White waited more than 30 days, until May 1, 1984, and then moved to dismiss the 1980 Missouri action. The next day the plaintiffs, apparently seeking to be doubly protected, filed another action against White in the same Missouri court. After White moved to dismiss this second action, the state court consolidated the two actions, dismissed the 1980 action "without prejudice," but denied the motion to dismiss the 1984 action.

Nearly a year later, the trustee for White asked the bankruptcy court to issue an injunction preventing further proceedings in the state court on the grounds that the Crewses had not complied with the terms of the district court's February 1984 order. The bankruptcy court issued the injunction, and the district court upheld this action in an order of May 19, 1986. In that order, the district court argued that the Crewses' filing on September 23, 1980, could not have "commenced" an action because of the existence of the stay, and thus could not be the commencement of an action for purposes of compliance with the court's order.

We believe the district judge was not so strictly bound to rules that would have been applicable to "commencement" of an action for purposes of establishing rights under bankruptcy law. Instead, as the district court recognized, no prejudice was done to the defendants, nor violence to the purposes of the order. The court stated:

The Crewses have conscientiously litigated their cause of action against White Motor, but they failed to take the one step needed to preserve their jury trial in Missouri. This Court recognizes that their claim essentially fell between the cracks of a massive bankruptcy action. However, the thirty-day period extended by the February 23, 1984 order was provided to allow product liability cases which were not filed before the automatic stay became affective to be commenced.
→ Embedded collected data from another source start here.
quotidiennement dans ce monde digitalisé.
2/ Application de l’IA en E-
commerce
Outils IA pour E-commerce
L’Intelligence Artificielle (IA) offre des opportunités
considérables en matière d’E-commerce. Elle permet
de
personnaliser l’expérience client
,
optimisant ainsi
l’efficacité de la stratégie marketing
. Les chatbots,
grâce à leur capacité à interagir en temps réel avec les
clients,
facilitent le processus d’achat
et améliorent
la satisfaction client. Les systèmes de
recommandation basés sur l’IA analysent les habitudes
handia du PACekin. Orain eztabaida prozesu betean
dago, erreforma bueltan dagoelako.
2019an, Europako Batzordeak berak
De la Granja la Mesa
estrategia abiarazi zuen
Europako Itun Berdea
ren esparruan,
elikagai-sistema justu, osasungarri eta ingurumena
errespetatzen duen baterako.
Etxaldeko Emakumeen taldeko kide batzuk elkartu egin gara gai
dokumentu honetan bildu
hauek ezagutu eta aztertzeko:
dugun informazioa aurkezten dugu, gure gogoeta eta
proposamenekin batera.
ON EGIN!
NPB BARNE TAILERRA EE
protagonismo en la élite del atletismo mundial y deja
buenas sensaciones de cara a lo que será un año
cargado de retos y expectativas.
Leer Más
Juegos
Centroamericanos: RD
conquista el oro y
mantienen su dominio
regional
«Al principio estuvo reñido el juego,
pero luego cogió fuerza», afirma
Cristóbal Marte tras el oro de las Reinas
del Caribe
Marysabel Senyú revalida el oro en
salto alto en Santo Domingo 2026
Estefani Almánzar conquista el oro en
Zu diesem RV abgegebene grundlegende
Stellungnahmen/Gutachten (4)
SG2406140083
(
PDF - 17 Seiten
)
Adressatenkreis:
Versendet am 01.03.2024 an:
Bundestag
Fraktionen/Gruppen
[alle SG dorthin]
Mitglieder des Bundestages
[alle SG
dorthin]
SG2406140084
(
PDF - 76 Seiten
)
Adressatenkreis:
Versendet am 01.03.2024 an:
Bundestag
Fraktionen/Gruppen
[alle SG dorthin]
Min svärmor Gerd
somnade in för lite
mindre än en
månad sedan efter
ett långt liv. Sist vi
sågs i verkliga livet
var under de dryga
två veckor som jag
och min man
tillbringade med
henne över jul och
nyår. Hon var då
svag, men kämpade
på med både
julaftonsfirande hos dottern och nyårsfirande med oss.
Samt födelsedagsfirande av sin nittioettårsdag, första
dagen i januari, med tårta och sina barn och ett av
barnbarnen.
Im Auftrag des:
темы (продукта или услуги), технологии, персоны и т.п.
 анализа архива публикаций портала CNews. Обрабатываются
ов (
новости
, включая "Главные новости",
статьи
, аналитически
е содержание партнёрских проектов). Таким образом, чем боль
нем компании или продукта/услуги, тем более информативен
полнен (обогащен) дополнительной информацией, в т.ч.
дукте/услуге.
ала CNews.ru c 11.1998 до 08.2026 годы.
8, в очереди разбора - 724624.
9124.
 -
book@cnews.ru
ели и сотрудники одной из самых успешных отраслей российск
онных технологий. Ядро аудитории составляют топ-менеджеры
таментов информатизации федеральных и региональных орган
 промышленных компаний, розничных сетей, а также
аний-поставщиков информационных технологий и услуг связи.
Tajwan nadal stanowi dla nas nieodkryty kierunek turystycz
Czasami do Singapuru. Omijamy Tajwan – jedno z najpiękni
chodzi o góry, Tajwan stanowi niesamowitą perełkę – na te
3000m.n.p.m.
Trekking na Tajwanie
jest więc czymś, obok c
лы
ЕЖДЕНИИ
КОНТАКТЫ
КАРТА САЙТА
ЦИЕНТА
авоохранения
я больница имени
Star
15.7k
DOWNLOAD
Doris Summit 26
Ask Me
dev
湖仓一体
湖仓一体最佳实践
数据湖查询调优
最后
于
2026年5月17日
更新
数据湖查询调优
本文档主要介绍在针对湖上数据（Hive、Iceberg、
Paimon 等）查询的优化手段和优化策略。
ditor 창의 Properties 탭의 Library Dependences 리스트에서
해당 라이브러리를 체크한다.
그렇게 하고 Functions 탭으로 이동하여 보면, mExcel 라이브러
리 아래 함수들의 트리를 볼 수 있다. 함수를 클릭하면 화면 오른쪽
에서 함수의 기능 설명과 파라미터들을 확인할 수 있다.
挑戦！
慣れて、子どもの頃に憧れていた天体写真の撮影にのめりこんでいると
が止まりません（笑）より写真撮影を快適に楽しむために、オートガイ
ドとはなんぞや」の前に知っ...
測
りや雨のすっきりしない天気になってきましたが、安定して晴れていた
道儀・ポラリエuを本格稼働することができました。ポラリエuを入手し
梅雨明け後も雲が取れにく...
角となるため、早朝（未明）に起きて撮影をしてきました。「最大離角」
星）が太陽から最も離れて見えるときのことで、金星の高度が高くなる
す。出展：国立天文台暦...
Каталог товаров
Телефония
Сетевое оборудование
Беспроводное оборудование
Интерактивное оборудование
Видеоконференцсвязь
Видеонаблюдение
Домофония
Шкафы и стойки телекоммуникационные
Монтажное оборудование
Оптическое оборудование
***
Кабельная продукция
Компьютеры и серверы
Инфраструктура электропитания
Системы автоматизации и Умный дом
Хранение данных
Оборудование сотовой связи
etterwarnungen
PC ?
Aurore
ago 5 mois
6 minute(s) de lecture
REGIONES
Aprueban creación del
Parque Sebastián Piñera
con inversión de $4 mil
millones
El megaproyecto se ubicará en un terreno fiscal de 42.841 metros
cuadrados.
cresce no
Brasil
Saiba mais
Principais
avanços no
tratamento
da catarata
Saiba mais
The Crewses did not avail themselves of this reprieve and this Court can not find that "an action has been commenced" where the clear weight of precedent says it has not. Accordingly, the conclusions of the bankruptcy judge are reluctantly affirmed.

The purpose of the order was to allow the cases to proceed in appropriate courts, but to give the bankruptcy court and the trustee for White Motors notice of what they faced, within a timely period. Here it is clear that White was on notice. Indeed, it moved to dismiss shortly after the expiration of the 30-day period, and participated fully in all discovery resulting from both the 1980 and 1984 actions. We thus believe that no useful purpose would be served by remitting this one, long-standing, action for resolution in the bankruptcy court, while other actions, of both older and newer vintage, proceed in the state courts.

We therefore REVERSE and REMAND with instructions that the district court dismiss the complaint filed by the trustee on August 16, 1985, and dissolve the injunction granted by the bankruptcy court.